Layer of stratus over the sea nestled up against Otway Ranges coast and foothills
The stratus was quite thick to the east of Marriners Lookout. The headland in the distance on the right is Cape Patton.
Sea fog on the coast
Close up of detail from the previous photo.
Complete cover of low stratus over the sea, with Cape Patton visible
View to the ESE from Marriners Lookout, with the coast below the cloud experiencing total cloud cover.

Easterly winds at Apollo Bay

Strong blow and heavy rain

Wild storm waves at sea
Strong easterlies can produce wild seas in the area.
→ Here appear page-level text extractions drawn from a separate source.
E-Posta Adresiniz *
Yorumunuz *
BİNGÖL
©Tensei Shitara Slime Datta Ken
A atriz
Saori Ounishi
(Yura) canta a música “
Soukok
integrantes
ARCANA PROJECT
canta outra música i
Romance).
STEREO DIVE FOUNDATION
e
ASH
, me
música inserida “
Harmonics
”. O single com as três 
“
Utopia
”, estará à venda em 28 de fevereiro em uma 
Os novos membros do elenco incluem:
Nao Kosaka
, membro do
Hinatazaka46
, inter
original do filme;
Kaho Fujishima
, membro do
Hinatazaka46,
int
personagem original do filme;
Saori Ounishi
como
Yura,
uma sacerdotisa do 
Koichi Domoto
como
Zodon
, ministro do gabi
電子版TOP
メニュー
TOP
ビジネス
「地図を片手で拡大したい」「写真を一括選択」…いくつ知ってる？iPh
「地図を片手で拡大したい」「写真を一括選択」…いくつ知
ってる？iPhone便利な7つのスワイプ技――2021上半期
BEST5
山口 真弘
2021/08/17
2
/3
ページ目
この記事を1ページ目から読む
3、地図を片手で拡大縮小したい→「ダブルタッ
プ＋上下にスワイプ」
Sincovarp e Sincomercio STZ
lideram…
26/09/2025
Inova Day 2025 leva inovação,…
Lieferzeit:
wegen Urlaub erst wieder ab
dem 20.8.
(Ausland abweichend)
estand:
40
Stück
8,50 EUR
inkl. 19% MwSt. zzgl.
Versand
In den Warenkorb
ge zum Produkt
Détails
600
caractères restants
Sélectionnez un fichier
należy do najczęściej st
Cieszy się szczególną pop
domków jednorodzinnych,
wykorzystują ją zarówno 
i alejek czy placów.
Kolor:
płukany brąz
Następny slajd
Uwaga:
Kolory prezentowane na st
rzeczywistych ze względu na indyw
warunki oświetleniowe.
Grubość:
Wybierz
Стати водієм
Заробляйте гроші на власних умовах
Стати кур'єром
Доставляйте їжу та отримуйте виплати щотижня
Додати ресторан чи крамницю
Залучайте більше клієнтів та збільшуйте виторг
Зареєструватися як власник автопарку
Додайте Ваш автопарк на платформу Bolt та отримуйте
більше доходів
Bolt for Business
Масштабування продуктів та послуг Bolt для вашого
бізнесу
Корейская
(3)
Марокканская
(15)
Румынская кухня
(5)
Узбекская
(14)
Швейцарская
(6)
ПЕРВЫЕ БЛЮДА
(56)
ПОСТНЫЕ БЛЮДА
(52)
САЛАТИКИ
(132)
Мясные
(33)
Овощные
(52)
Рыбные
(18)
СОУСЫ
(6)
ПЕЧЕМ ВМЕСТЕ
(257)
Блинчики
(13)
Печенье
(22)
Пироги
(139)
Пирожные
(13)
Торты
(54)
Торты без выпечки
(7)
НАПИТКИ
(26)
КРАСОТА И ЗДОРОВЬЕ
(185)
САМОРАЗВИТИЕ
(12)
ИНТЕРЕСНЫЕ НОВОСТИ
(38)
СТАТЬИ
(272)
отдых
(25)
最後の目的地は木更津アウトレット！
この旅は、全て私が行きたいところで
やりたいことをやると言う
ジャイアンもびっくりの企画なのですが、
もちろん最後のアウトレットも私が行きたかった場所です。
The poor visibility in this image was due to heavy rain around Apollo Bay at the time.
Wild waves in shorebreak in easterly at Apollo Bay
The view of the beach at the end of my street, taken from the road in front of my house. Definitely a harbour day for the daily swim.
Water fall near Apollo Bay
Near Apollo Bay. Some call it the Falls, others refer to it as Urquharts falls. This waterfall can be quite dry in summer, but after good rain it flows as shown.

Easterly gale

Storm waves in gale breaking at Apollo Bay
This image and the three below show wind waves breaking over Little Henty Reef in gale force winds. Note the notched appearance of the horizon line – always a sure sign of big seas well offshore.
Storm waves in gale breaking at Apollo Bay
Storm waves in gale breaking at Apollo Bay
Storm waves in gale breaking at Apollo Bay

Setting moon rolling down a ridge in the early morning at Apollo Bay

Moonset in Apollo Bay
I understand this was technically a 68% full waning gibbous moon. Another point of view is that it was rolling down this ridge line as it approached the horizon to finally set after another nightshift.
Moonset in Apollo Bay
May wild birds photobomb your photos too.
Moonset in Apollo Bay

Eastern grey kangaroos, a couple of koalas and a beautiful but venomous snake

Head portrait of buck and doe eastern grey kangaroos
Portrait shot of a buck (rear) and a doe in the wild. I came across them unexpectedly in the hills behind Apollo Bay, probably less than 2kms as the crow flies from my house.
A timeless portrait pose.
Portrait of buck and doe eastern grey kangaroos
The doe tired of posing first. The buck with a subtle but detectable weight lifter’s pose was hungry for more.
Healthy adult male eastern grey kangaroo near Apollo Bay
The buck appearing to think I might not have quite captured his full magnificence, struck a few more poses before ambling off. What a build!
Koala near Apollo Bay
Driving along a dirt road in the hills a couple of kms from my house not long after sunrise I came across this commuter getting another day under way.
In the gum trees lining the small creek beside our house, the loves and lives of koalas are regularly played out – day and night. This large buck had been unsuccessful in pursuing a lighter and more nimble female in the high and thin branches of this tree. I’m not sure whether he was seeking intelligent conversation or spiritual solace, but he certainly seemed keen. So having failed in his overtures he retired to this fork in the tree and grunted his dissatisfaction for a while. When he spotted me with the camera, he stopped growling and gave me the look in the photo on the left. He then became otherwise occupied and closed his eyes. Probably meditating.
Lowland copperhead snake. Venomous snake. Near Apollo Bay
Lowland copperhead. Note the distinctive colour markings. The vivid orange and red strip down its side for the entire length of the body is particularly eye-catching. It showed no sign of aggression, but equally, it showed no inclination to move away from me. So we both moved on in peace. What a beautiful and perfect creature. I encountered this snake on a quiet winding dirt road about 2kms into the hills behind Apollo Bay.